Would you transcribe each entry that follows word for word, minus the images?

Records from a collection
╔══
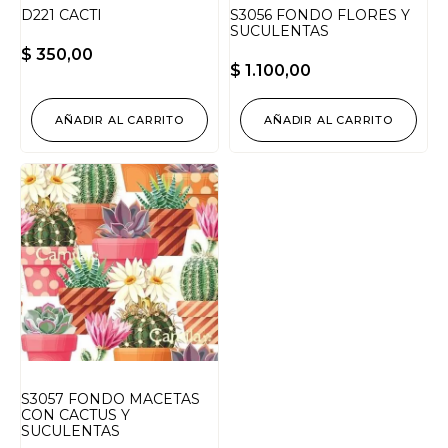
D221 CACTI
S3056 FONDO FLORES Y
SUCULENTAS
$
350,00
$
1.100,00
AÑADIR AL CARRITO
AÑADIR AL CARRITO
S3057 FONDO MACETAS
CON CACTUS Y
SUCULENTAS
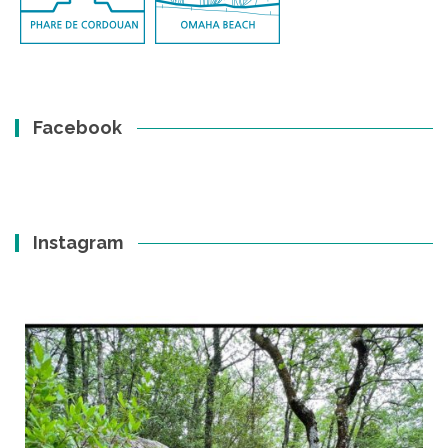
Facebook
Instagram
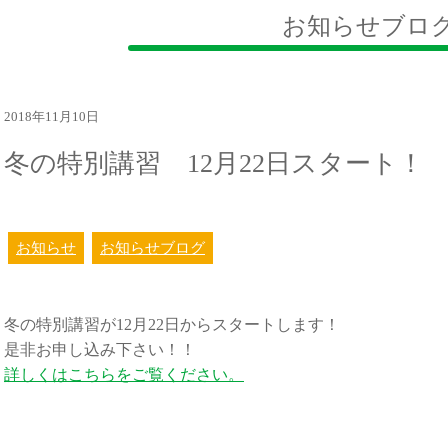
お知らせブロ
2018年11月10日
冬の特別講習 12月22日スタート！
お知らせ
お知らせブログ
冬の特別講習が12月22日からスタートします！
是非お申し込み下さい！！
詳しくはこちらをご覧ください。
╚══
**Expected answer**
D221 CACTI
S3056 FONDO FLORES Y
SUCULENTAS
$
350,00
$
1.100,00
AÑADIR AL CARRITO
AÑADIR AL CARRITO
S3057 FONDO MACETAS
CON CACTUS Y
SUCULENTAS
Facebook
Instagram
お知らせブロ
2018年11月10日
冬の特別講習 12月22日スタート！
お知らせ
お知らせブログ
冬の特別講習が12月22日からスタートします！
是非お申し込み下さい！！
詳しくはこちらをご覧ください。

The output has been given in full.